The Department of Foreign Affairs (DFA) on Saturday said it will cancel “courtesy” diplomatic passports issued to former foreign secretaries and ambassadors, among them former Foreign Secretary Albert del Rosario who on Friday was denied entry to Hong Kong for being a “security risk”.
“The DFA Office of Consular Affairs will be issuing an order shortly, canceling all courtesy diplomatic passports, and requiring their surrender for physical cancellation,” the DFA said in a statement.
“The practice of issuing courtesy diplomatic passports to former DFA secretaries and ambassadors shall henceforth be discontinued,” it added.
The DFA gave no explanation for the move. Del Rosario was scheduled to attend a business meetingFriday in Hong Kong. He was travelling on a diplomatic passport.
The DFA said Del Rosario’s passport was revalidated on June 18, ahead of his business trip to the Chinese special administrative region. Del Rosario and former Ombudsman Conchita Carpio Morales, along with a group of Filipino fishermen, filed with the International Criminal Court in The Hague last March 15 a complaint against Chinese President Xi Jinping and other officials for what they alleged as crimes against humanity in the West Philippine Sea.
DFA said the government started issuing courtesy diplomatic passports in 1993, but added these would only accord them “usual port courtesies” at immigration points abroad, and not diplomatic immunity.
On his detention at the airport in Hong Kong and the denial of his entry, Del Rosario’s camp said Hong Kong could have possibly violated its treaty obligations under the Vienna Convention, which shields diplomatic agents and their families from criminal, civil and administrative prosecution.
Del Rosario said the DFA assured him that his ordeal will be “expeditiously handled,” and that it would suggest filing a protest over Hong Kong’s failure to respect his diplomatic passport.
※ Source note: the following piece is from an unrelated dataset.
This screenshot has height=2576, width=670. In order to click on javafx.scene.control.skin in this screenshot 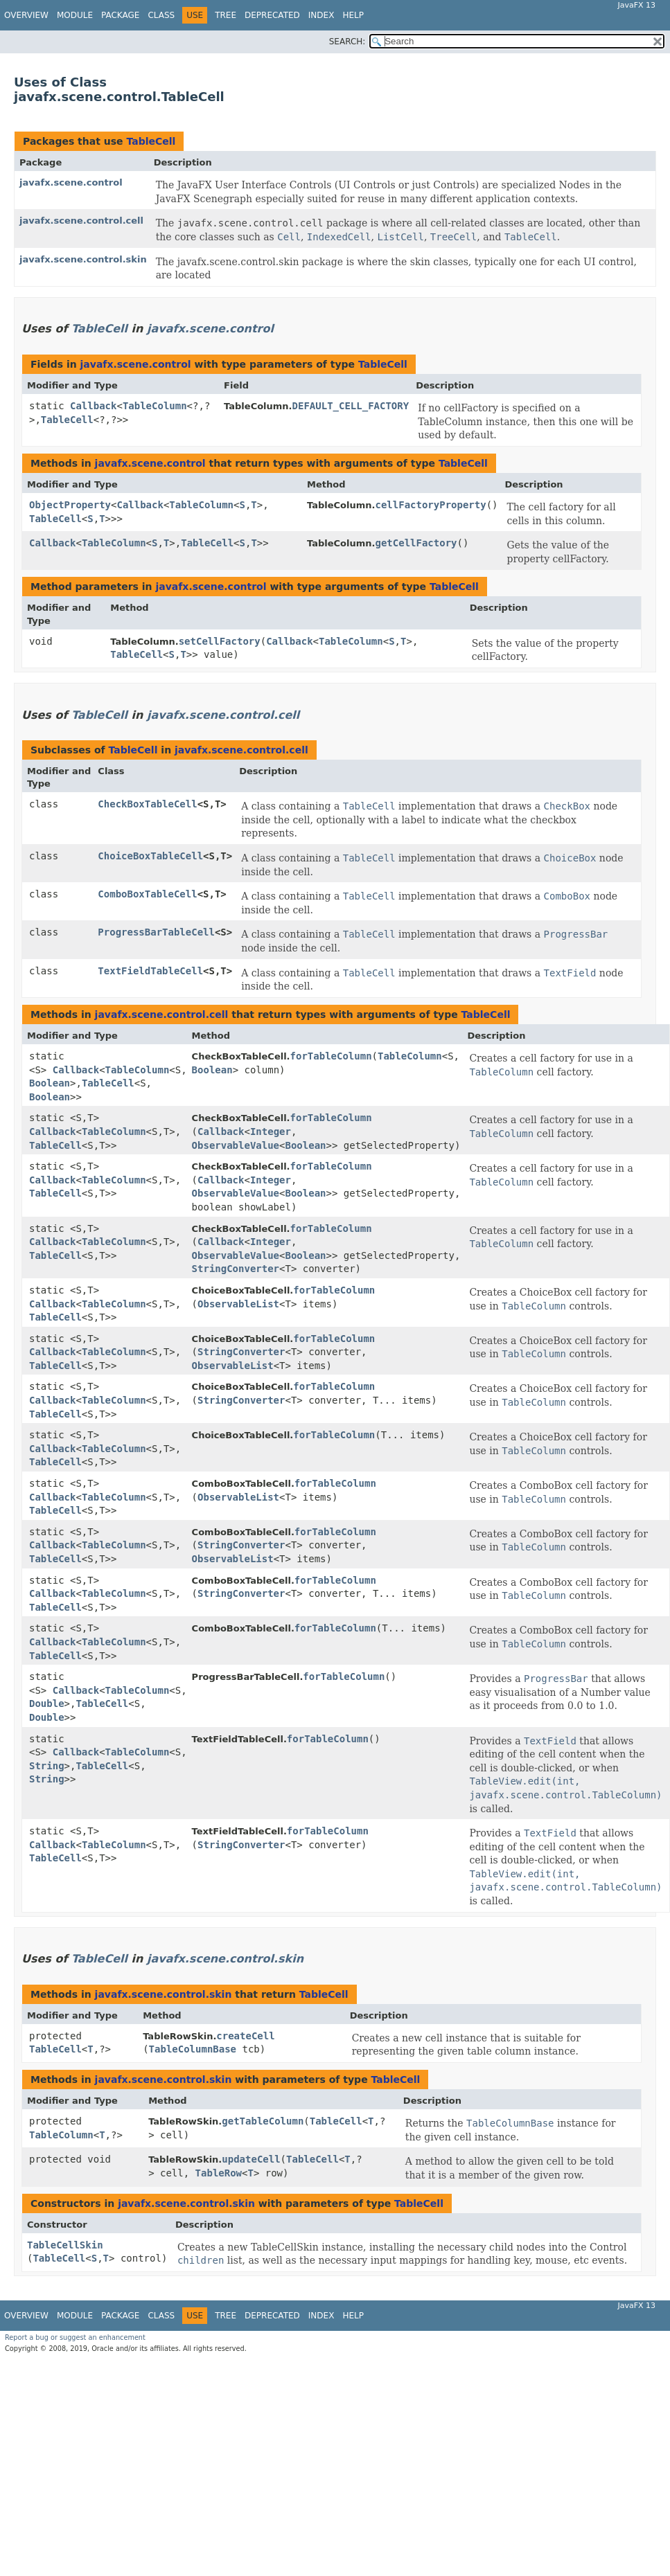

It was Del Rosario’s first trip to Hong Kong since he and Morales filed the complaint against Xi in the ICC. Morales also suffered the same ordeal in Hong Kong last month. She was detained at the Hong Kong airport but was later given a clearance to enter, but she opted to fly back to Manila instead. Del Rosario, on the other hand, never got a permission from the Hong Kong immigration officers.
Speaking to CNN Philippines Saturday evening, Del Rosario doubted if the DFA would push through with the move to cancel courtesy diplomatic passports. He said the issuance of these courtesy diplomatic passports is “a tradition in the DFA”.